[Start of Attachment]
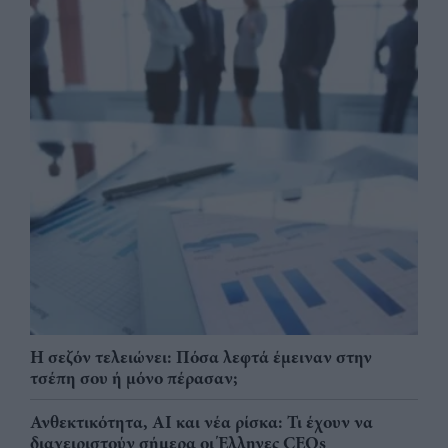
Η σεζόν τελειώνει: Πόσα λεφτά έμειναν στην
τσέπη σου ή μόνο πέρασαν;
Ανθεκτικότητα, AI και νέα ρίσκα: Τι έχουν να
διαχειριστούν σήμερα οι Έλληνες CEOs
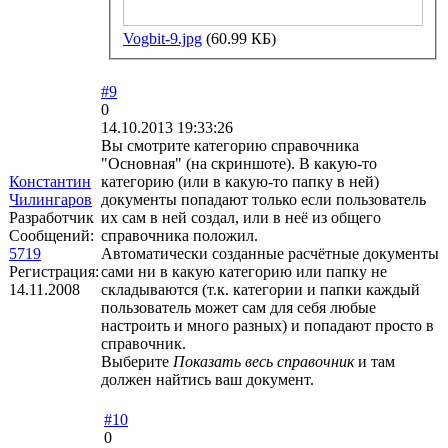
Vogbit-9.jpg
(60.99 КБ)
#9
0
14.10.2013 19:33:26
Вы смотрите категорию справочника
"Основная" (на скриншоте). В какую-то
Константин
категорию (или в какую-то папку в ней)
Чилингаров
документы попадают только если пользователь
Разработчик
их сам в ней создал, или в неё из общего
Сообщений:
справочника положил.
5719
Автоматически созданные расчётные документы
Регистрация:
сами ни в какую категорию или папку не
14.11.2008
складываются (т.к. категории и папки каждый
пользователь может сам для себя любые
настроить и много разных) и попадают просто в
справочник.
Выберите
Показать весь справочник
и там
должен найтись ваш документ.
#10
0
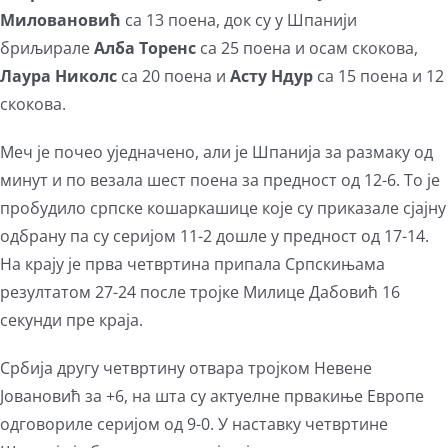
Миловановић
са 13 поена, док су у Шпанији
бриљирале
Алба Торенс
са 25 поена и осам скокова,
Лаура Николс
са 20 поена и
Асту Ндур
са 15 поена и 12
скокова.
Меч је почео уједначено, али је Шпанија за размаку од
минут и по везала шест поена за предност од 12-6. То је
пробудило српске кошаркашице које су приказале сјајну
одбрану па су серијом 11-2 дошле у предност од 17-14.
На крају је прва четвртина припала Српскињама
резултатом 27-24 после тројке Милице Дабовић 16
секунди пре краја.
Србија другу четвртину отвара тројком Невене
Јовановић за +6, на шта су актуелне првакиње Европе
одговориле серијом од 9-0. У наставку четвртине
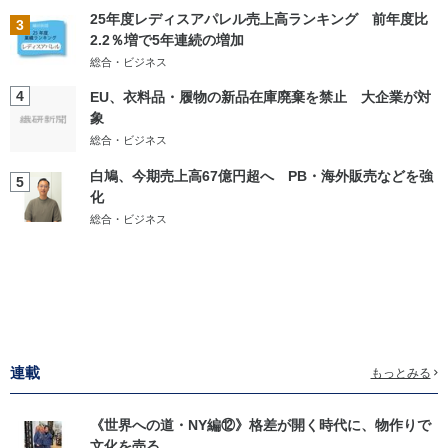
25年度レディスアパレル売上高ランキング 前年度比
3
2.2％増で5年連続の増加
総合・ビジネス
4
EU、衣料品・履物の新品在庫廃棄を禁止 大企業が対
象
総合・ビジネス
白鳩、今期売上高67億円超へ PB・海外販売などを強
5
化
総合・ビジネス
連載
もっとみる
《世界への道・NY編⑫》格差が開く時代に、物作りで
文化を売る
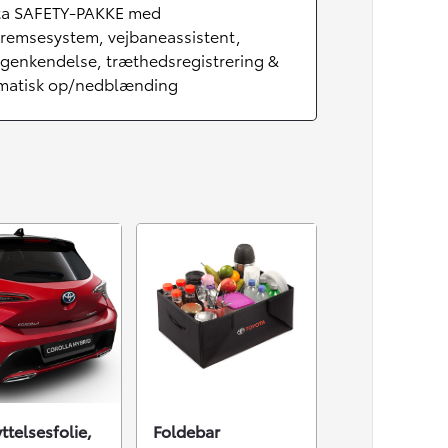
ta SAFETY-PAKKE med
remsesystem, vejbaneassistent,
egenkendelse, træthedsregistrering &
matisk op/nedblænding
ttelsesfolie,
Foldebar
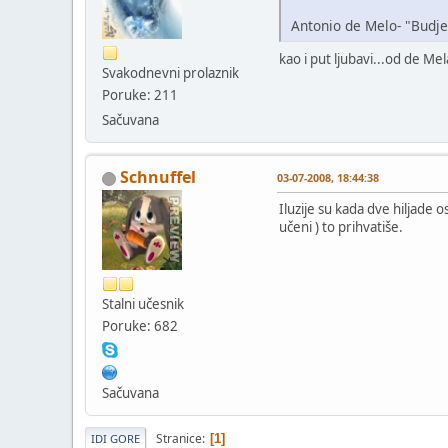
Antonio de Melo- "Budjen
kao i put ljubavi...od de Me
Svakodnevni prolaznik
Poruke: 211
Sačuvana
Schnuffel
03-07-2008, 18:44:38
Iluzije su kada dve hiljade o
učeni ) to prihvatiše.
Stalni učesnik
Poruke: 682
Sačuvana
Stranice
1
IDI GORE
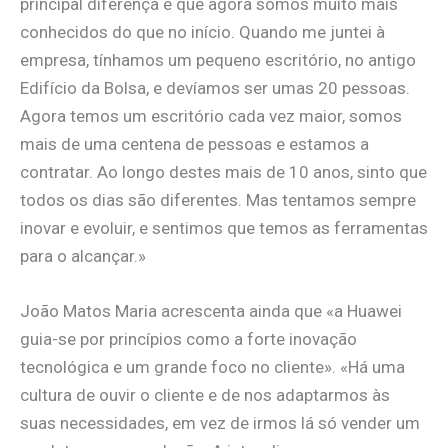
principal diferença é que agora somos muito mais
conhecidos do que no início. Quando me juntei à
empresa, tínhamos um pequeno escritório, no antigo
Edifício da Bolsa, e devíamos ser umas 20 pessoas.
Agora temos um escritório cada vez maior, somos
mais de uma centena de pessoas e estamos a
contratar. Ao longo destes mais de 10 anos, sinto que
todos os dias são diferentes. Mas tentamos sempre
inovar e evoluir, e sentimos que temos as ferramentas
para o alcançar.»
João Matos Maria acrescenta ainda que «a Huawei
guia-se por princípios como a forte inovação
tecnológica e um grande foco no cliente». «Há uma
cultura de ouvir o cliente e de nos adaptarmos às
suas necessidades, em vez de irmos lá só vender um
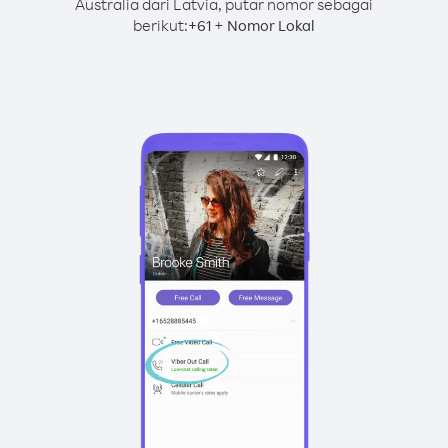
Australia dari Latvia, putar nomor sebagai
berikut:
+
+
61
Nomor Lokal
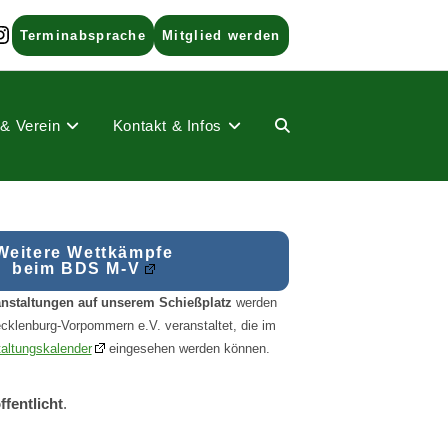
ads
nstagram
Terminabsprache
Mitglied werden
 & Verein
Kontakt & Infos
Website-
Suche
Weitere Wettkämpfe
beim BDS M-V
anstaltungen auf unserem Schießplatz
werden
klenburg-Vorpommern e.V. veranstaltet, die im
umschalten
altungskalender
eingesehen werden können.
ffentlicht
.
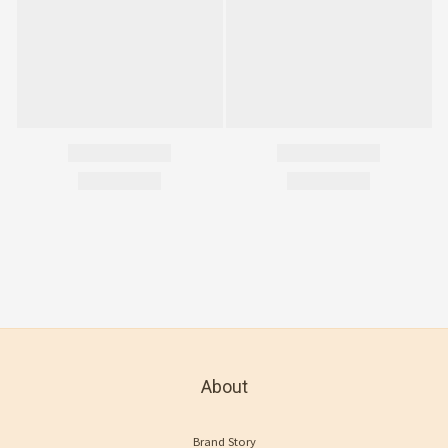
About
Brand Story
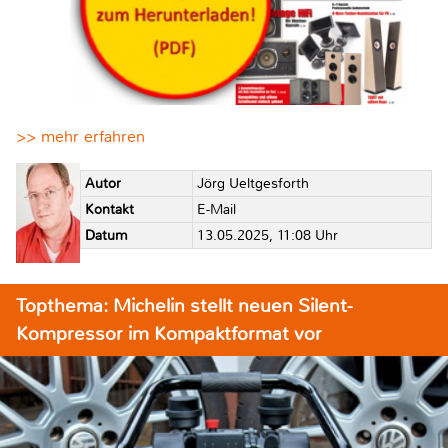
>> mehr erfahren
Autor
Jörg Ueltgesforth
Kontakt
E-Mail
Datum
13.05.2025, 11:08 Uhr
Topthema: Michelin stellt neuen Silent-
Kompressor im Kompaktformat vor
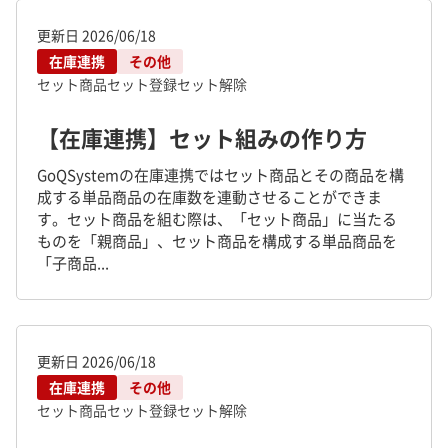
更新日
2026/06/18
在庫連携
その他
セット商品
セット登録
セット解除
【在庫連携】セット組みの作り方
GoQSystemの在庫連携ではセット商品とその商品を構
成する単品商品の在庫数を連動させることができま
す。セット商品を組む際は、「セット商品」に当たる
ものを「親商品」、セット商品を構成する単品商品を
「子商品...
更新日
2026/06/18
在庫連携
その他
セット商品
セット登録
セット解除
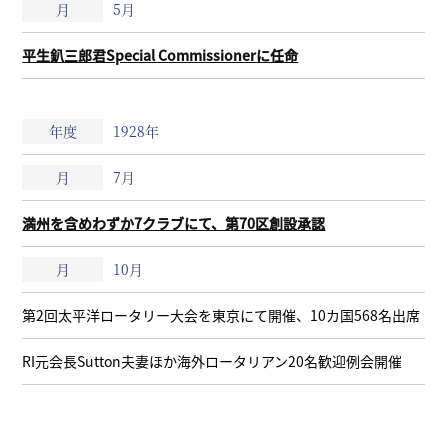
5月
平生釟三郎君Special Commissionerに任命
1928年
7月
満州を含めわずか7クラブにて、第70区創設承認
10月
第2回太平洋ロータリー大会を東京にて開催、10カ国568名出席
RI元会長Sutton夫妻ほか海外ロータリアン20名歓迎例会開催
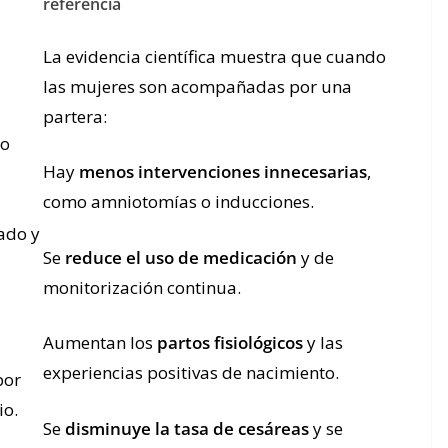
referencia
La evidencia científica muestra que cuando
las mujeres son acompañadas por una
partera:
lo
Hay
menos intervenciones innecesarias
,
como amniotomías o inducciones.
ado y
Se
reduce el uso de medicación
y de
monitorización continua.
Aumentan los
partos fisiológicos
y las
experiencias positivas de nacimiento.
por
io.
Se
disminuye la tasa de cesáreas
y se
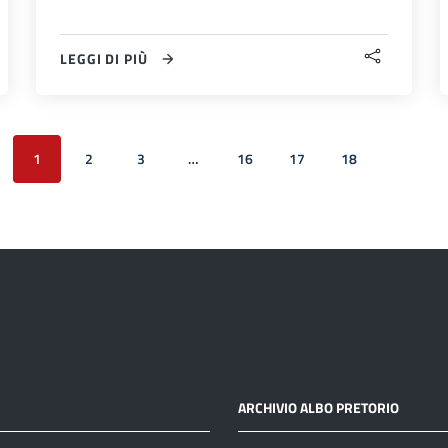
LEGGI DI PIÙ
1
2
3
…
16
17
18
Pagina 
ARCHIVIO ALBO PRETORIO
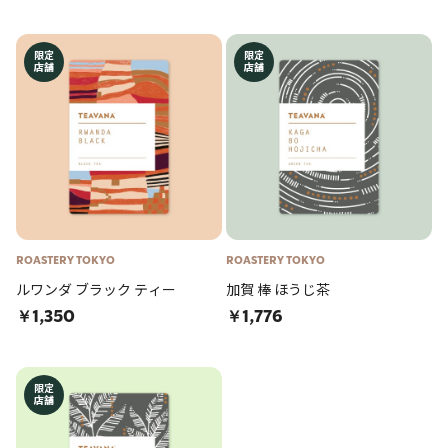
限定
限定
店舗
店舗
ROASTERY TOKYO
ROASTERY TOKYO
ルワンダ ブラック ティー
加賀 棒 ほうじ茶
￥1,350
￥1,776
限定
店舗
[End of Attachment]
Description of the task
Repeat each line of the material exactly, and drop any image it carries.

Response box
Η σεζόν τελειώνει: Πόσα λεφτά έμειναν στην
τσέπη σου ή μόνο πέρασαν;
Ανθεκτικότητα, AI και νέα ρίσκα: Τι έχουν να
διαχειριστούν σήμερα οι Έλληνες CEOs
Vogbit-9.jpg
(60.99 КБ)
#9
0
14.10.2013 19:33:26
Вы смотрите категорию справочника
"Основная" (на скриншоте). В какую-то
Константин
категорию (или в какую-то папку в ней)
Чилингаров
документы попадают только если пользователь
Разработчик
их сам в ней создал, или в неё из общего
Сообщений:
справочника положил.
5719
Автоматически созданные расчётные документы
Регистрация:
сами ни в какую категорию или папку не
14.11.2008
складываются (т.к. категории и папки каждый
пользователь может сам для себя любые
настроить и много разных) и попадают просто в
справочник.
Выберите
Показать весь справочник
и там
должен найтись ваш документ.
#10
0
Миловановић
са 13 поена, док су у Шпанији
бриљирале
Алба Торенс
са 25 поена и осам скокова,
Лаура Николс
са 20 поена и
Асту Ндур
са 15 поена и 12
скокова.
Меч је почео уједначено, али је Шпанија за размаку од
минут и по везала шест поена за предност од 12-6. То је
пробудило српске кошаркашице које су приказале сјајну
одбрану па су серијом 11-2 дошле у предност од 17-14.
На крају је прва четвртина припала Српскињама
резултатом 27-24 после тројке Милице Дабовић 16
секунди пре краја.
Србија другу четвртину отвара тројком Невене
Јовановић за +6, на шта су актуелне првакиње Европе
одговориле серијом од 9-0. У наставку четвртине
25年度レディスアパレル売上高ランキング 前年度比
3
2.2％増で5年連続の増加
総合・ビジネス
4
EU、衣料品・履物の新品在庫廃棄を禁止 大企業が対
象
総合・ビジネス
白鳩、今期売上高67億円超へ PB・海外販売などを強
5
化
総合・ビジネス
連載
もっとみる
《世界への道・NY編⑫》格差が開く時代に、物作りで
文化を売る
ta SAFETY-PAKKE med
remsesystem, vejbaneassistent,
egenkendelse, træthedsregistrering &
matisk op/nedblænding
ttelsesfolie,
Foldebar
Antonio de Melo- "Budjen
kao i put ljubavi...od de Me
Svakodnevni prolaznik
Poruke: 211
Sačuvana
Schnuffel
03-07-2008, 18:44:38
Iluzije su kada dve hiljade o
učeni ) to prihvatiše.
Stalni učesnik
Poruke: 682
Sačuvana
Stranice
1
IDI GORE
principal diferença é que agora somos muito mais
conhecidos do que no início. Quando me juntei à
empresa, tínhamos um pequeno escritório, no antigo
Edifício da Bolsa, e devíamos ser umas 20 pessoas.
Agora temos um escritório cada vez maior, somos
mais de uma centena de pessoas e estamos a
contratar. Ao longo destes mais de 10 anos, sinto que
todos os dias são diferentes. Mas tentamos sempre
inovar e evoluir, e sentimos que temos as ferramentas
para o alcançar.»
João Matos Maria acrescenta ainda que «a Huawei
guia-se por princípios como a forte inovação
tecnológica e um grande foco no cliente». «Há uma
cultura de ouvir o cliente e de nos adaptarmos às
suas necessidades, em vez de irmos lá só vender um
Australia dari Latvia, putar nomor sebagai
berikut:
+
+
61
Nomor Lokal
ads
nstagram
Terminabsprache
Mitglied werden
 & Verein
Kontakt & Infos
Website-
Suche
Weitere Wettkämpfe
beim BDS M-V
anstaltungen auf unserem Schießplatz
werden
klenburg-Vorpommern e.V. veranstaltet, die im
umschalten
altungskalender
eingesehen werden können.
ffentlicht
.
About
Brand Story
>> mehr erfahren
Autor
Jörg Ueltgesforth
Kontakt
E-Mail
Datum
13.05.2025, 11:08 Uhr
Topthema: Michelin stellt neuen Silent-
Kompressor im Kompaktformat vor
更新日
2026/06/18
在庫連携
その他
セット商品
セット登録
セット解除
【在庫連携】セット組みの作り方
GoQSystemの在庫連携ではセット商品とその商品を構
成する単品商品の在庫数を連動させることができま
す。セット商品を組む際は、「セット商品」に当たる
ものを「親商品」、セット商品を構成する単品商品を
「子商品...
更新日
2026/06/18
在庫連携
その他
セット商品
セット登録
セット解除
5月
平生釟三郎君Special Commissionerに任命
1928年
7月
満州を含めわずか7クラブにて、第70区創設承認
10月
第2回太平洋ロータリー大会を東京にて開催、10カ国568名出席
RI元会長Sutton夫妻ほか海外ロータリアン20名歓迎例会開催
referencia
La evidencia científica muestra que cuando
las mujeres son acompañadas por una
partera:
lo
Hay
menos intervenciones innecesarias
,
como amniotomías o inducciones.
ado y
Se
reduce el uso de medicación
y de
monitorización continua.
Aumentan los
partos fisiológicos
y las
experiencias positivas de nacimiento.
por
io.
Se
disminuye la tasa de cesáreas
y se
LEGGI DI PIÙ
1
2
3
…
16
17
18
Pagina 
ARCHIVIO ALBO PRETORIO
限定
限定
店舗
店舗
ROASTERY TOKYO
ROASTERY TOKYO
ルワンダ ブラック ティー
加賀 棒 ほうじ茶
￥1,350
￥1,776
限定
店舗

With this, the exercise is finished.